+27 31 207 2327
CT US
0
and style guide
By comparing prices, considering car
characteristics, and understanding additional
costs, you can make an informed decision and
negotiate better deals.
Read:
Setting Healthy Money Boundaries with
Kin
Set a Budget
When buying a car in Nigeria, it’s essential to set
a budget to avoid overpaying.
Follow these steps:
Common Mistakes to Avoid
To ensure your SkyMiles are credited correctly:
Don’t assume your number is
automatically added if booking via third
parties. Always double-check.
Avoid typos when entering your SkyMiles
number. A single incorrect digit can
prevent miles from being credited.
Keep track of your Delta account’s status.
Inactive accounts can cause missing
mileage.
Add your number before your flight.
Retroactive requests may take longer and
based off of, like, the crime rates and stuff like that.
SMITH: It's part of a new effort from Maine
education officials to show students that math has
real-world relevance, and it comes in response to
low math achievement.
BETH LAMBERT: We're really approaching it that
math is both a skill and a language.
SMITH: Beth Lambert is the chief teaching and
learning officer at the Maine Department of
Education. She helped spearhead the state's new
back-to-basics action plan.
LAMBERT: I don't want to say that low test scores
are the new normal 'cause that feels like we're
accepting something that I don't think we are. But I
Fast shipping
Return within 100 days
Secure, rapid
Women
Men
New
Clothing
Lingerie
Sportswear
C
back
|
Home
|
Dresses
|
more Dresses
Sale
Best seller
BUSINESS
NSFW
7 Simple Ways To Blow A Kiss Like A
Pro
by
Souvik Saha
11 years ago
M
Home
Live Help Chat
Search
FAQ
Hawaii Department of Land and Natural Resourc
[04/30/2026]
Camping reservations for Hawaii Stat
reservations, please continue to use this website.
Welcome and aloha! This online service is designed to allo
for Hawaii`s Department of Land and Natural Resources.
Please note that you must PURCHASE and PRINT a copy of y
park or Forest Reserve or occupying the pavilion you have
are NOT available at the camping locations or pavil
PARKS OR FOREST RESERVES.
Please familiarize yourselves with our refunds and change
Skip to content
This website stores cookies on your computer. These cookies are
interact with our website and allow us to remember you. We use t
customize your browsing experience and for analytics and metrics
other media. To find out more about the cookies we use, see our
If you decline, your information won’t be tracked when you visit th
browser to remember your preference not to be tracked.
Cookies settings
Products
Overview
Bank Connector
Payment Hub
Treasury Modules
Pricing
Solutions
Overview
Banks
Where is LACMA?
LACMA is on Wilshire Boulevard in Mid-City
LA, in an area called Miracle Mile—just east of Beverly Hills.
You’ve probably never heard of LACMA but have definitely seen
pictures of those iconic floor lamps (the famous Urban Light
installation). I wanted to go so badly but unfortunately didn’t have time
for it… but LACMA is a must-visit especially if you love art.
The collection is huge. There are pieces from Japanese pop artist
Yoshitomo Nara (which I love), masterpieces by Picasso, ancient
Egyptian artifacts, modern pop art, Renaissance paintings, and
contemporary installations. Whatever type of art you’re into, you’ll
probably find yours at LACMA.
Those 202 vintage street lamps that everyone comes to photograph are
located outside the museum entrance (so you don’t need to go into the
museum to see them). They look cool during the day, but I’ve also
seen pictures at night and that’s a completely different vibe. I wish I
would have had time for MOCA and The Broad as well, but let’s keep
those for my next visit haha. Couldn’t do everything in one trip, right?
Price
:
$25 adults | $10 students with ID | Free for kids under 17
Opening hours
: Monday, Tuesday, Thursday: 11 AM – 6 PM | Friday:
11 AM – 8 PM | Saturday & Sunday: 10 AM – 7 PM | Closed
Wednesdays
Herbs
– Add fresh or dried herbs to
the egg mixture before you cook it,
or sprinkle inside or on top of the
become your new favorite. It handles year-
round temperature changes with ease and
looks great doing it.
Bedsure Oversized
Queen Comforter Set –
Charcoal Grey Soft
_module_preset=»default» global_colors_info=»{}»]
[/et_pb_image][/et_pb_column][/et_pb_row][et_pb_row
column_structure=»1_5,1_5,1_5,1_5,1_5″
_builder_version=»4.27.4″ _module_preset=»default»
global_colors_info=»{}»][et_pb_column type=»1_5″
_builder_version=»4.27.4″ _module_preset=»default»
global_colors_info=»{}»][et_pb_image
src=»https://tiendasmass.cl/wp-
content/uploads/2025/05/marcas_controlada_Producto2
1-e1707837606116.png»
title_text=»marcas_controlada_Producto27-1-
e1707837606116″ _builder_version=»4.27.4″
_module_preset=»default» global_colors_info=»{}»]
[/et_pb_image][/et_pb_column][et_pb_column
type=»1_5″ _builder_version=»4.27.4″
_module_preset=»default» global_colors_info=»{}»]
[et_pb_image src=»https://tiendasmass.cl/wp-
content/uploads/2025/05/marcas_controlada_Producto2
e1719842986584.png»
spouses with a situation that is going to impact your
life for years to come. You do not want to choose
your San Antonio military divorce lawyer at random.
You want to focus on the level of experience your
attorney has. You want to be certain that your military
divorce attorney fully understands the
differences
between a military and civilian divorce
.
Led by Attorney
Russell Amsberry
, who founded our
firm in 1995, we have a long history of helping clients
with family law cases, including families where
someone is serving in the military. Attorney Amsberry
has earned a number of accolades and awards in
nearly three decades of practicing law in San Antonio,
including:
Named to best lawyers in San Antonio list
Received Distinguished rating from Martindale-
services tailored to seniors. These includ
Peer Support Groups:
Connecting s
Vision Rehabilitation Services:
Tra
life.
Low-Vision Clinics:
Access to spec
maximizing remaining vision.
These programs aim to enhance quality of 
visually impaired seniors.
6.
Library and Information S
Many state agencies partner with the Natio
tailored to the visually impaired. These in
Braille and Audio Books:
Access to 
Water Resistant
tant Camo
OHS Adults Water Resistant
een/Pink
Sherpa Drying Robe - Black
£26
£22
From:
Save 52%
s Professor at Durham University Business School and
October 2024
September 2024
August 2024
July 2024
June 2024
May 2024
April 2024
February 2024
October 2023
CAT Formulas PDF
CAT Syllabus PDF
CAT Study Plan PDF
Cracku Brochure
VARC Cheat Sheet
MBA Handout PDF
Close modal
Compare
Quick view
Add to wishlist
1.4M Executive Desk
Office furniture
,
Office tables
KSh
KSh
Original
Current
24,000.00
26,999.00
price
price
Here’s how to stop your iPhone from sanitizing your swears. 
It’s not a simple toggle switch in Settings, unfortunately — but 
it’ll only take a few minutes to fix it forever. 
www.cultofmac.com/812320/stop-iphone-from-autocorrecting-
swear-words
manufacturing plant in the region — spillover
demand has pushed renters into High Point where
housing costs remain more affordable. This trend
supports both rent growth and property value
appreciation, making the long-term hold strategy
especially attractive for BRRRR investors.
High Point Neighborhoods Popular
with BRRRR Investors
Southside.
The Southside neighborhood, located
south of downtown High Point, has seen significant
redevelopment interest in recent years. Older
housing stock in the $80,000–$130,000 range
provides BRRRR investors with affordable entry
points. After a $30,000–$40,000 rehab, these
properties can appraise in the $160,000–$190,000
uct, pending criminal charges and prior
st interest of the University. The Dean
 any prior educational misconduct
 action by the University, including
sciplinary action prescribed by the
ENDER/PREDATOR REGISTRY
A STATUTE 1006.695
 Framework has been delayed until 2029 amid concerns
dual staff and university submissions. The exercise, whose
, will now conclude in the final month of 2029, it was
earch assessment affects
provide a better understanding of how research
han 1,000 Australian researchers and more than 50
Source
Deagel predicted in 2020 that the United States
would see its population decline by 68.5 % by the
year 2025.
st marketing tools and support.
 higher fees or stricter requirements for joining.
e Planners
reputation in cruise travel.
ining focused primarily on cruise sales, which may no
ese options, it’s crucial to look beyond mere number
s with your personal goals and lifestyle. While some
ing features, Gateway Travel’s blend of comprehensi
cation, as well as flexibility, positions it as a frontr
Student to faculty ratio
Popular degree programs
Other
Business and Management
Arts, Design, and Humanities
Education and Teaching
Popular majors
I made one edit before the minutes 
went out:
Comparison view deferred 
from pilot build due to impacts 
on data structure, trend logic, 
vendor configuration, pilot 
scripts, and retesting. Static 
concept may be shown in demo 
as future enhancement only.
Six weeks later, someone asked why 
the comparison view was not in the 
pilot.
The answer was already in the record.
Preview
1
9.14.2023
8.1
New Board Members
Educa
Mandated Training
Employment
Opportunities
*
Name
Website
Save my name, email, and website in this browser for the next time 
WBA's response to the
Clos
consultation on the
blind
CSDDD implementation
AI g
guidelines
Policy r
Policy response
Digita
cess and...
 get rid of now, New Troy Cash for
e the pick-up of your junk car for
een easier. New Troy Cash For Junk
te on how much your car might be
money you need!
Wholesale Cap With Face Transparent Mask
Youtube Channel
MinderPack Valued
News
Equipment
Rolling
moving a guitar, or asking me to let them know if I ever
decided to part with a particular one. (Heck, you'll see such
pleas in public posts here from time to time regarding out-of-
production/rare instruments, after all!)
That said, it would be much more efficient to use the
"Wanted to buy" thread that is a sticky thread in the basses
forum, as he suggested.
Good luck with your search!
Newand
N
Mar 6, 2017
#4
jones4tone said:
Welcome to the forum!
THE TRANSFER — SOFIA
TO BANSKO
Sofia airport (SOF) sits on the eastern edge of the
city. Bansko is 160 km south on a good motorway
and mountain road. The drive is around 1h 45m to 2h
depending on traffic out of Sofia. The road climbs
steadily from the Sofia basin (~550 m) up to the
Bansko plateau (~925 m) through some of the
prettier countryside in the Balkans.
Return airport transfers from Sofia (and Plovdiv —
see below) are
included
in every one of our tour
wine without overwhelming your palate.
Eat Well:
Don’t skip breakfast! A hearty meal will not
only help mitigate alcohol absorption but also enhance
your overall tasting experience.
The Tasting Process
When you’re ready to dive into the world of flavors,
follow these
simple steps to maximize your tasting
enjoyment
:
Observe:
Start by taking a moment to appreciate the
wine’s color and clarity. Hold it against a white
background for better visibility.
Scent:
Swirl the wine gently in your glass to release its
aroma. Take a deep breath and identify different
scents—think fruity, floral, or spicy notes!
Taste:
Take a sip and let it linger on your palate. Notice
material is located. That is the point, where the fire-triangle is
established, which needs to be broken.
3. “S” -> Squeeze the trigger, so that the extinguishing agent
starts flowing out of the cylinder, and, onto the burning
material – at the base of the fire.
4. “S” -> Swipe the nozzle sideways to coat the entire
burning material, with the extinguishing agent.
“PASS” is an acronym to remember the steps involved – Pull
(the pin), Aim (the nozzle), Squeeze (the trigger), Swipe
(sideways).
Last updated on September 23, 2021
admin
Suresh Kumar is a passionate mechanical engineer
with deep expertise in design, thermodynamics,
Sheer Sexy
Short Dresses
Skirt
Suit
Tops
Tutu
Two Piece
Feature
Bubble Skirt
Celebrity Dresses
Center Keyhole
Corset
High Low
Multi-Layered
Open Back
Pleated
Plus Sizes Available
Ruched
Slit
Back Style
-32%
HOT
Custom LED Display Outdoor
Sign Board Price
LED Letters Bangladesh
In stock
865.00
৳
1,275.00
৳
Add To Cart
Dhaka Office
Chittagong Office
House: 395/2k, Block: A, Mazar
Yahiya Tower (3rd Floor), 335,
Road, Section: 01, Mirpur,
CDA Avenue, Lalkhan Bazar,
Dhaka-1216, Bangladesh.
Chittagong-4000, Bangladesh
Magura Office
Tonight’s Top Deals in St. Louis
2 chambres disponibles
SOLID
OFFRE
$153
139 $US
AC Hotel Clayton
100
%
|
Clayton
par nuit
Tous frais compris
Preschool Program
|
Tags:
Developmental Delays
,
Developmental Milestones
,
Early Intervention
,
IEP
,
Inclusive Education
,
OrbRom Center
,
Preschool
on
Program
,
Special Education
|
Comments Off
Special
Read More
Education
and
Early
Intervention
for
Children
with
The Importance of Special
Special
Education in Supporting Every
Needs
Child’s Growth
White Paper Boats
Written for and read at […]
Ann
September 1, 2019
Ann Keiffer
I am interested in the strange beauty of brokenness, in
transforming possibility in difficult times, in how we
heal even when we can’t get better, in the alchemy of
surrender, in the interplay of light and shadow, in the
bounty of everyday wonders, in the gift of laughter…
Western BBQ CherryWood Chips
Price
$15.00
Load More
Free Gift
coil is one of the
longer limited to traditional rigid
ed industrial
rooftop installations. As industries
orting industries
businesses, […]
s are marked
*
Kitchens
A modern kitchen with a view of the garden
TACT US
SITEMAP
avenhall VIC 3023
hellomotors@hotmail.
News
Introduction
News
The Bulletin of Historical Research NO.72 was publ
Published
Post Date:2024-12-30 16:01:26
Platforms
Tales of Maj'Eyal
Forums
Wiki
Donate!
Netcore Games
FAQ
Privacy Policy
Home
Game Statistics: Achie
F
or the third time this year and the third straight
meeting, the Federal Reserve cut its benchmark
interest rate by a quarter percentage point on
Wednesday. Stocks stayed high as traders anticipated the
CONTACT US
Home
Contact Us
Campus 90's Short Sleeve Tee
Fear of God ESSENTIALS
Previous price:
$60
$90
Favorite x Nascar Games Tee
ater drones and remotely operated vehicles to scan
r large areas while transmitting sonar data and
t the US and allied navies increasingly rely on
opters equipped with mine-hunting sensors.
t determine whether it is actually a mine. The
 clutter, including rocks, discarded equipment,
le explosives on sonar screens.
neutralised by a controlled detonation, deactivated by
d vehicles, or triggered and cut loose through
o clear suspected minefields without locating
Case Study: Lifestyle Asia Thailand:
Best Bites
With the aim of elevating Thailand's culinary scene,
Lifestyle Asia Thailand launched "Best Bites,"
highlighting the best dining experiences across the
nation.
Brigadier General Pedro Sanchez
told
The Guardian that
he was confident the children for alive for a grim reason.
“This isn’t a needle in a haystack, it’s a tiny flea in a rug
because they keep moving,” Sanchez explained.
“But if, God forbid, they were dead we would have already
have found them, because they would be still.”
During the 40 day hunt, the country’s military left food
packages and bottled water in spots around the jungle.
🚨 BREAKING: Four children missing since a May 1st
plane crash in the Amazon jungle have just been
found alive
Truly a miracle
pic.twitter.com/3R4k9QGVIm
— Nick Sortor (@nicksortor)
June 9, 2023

+===+

> **Exercise prompt**
Look above for the line holding "I made one edit before the minutes" and the line holding "Mandated Training". Retype both, and every line between them, word for word and nothing else.

> **Solution**
I made one edit before the minutes 
went out:
Comparison view deferred 
from pilot build due to impacts 
on data structure, trend logic, 
vendor configuration, pilot 
scripts, and retesting. Static 
concept may be shown in demo 
as future enhancement only.
Six weeks later, someone asked why 
the comparison view was not in the 
pilot.
The answer was already in the record.
Preview
1
9.14.2023
8.1
New Board Members
Educa
Mandated Training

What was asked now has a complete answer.